● WORK INSTRUCTIONS
Report every line from the following entries that contains the string "Einladung".

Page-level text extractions
Segment Open

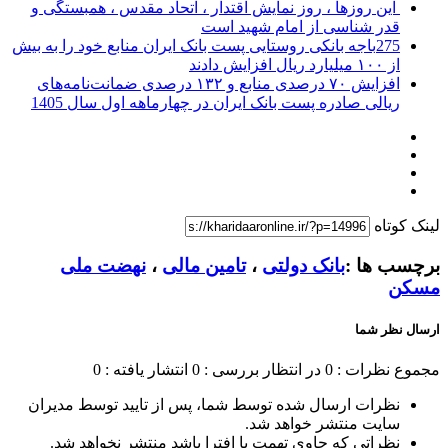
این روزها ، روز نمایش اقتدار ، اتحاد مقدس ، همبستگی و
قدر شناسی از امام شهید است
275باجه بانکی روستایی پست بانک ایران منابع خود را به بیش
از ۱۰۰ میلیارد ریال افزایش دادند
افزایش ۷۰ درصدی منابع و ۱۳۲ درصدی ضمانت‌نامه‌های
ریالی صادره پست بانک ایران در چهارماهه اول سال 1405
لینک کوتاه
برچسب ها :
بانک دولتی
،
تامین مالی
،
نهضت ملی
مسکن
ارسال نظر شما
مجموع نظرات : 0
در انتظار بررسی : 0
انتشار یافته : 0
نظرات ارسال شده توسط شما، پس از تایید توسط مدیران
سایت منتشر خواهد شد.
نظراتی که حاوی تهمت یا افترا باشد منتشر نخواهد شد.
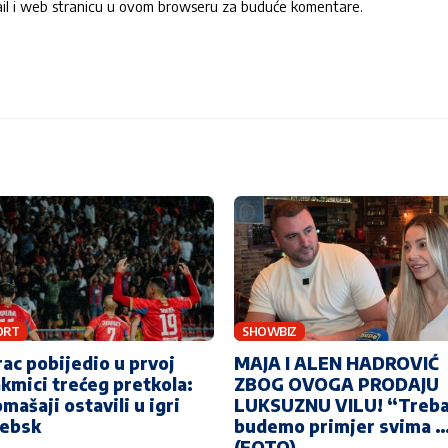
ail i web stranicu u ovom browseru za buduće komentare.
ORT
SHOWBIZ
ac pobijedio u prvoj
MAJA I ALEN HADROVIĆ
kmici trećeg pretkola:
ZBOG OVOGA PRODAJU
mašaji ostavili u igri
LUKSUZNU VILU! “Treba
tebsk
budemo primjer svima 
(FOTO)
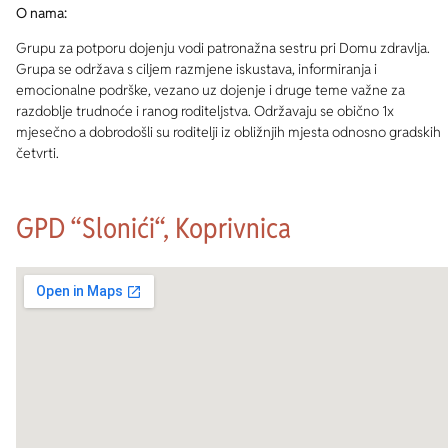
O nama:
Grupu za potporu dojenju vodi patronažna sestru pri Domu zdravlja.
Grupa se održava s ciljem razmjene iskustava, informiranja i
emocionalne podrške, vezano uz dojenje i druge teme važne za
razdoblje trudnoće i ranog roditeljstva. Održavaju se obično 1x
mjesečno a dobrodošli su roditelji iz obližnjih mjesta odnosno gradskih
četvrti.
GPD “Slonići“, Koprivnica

Segment Closed
Segment Open

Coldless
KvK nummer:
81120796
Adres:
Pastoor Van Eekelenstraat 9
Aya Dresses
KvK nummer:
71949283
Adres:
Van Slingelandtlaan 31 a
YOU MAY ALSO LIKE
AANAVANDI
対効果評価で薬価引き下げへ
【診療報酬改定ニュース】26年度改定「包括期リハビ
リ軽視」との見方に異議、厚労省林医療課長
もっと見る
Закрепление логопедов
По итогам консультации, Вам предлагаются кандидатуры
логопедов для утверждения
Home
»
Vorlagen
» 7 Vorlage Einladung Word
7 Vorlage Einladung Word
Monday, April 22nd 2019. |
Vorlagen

Segment Closed

● EXERCISE ANSWER
» 7 Vorlage Einladung Word
7 Vorlage Einladung Word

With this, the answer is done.